─── DATA

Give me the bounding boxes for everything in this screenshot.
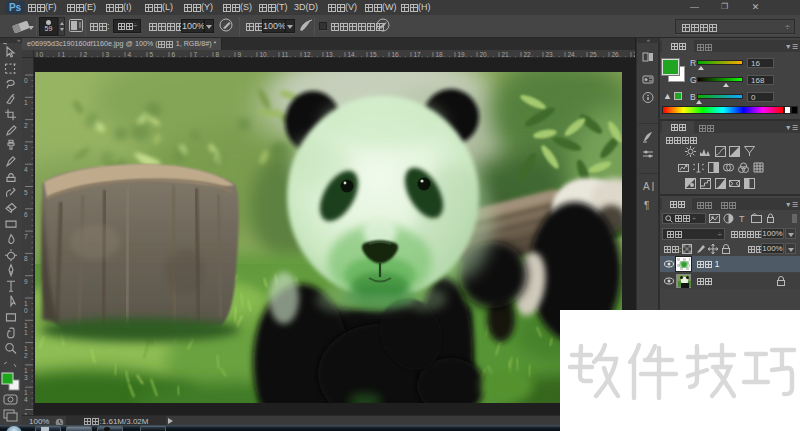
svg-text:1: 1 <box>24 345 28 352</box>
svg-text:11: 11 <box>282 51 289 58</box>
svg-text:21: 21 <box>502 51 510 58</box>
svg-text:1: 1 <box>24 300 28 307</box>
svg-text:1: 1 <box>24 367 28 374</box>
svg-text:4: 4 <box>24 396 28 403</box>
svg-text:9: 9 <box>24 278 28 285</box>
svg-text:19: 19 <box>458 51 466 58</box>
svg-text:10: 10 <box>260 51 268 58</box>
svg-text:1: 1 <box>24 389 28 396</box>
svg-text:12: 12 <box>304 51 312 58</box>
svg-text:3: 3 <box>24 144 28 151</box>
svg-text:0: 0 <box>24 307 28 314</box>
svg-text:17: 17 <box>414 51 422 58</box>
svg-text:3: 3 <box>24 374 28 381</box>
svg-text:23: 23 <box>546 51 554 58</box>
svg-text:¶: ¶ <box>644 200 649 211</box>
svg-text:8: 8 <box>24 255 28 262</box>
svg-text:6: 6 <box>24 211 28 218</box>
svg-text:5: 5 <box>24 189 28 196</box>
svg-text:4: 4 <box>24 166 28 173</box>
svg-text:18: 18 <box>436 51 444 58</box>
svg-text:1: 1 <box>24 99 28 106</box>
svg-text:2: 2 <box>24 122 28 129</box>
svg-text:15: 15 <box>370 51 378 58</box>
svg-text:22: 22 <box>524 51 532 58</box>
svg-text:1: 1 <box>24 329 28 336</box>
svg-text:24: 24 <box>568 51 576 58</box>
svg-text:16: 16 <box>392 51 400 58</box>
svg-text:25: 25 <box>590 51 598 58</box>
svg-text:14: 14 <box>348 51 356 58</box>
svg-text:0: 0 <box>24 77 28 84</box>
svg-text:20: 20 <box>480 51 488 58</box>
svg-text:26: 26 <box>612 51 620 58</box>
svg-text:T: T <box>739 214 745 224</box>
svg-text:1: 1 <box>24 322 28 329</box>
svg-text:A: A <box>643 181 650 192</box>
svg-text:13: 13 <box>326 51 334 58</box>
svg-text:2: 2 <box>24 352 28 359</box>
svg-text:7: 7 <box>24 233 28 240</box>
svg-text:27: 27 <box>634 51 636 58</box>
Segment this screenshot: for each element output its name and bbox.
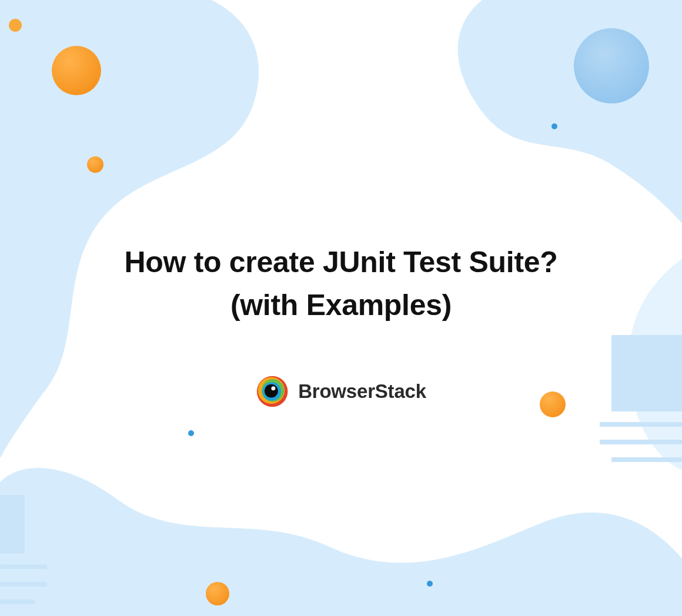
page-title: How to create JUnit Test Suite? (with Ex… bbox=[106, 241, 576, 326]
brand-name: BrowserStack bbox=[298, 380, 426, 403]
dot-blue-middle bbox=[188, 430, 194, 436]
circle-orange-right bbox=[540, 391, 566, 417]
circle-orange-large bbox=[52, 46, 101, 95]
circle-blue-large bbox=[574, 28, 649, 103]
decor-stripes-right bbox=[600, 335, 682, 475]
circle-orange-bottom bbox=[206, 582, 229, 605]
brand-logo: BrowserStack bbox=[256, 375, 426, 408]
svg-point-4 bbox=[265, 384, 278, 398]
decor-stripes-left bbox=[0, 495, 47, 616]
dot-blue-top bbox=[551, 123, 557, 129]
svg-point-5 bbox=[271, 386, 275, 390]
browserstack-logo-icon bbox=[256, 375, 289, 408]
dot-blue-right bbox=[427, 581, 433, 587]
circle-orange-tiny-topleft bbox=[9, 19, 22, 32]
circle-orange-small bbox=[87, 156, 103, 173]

──────

ASSIGNED TASK:
When a line of the material above contains the string "blue", it counts. State the total and nothing more.

RESPONSE TO THIS TASK:
4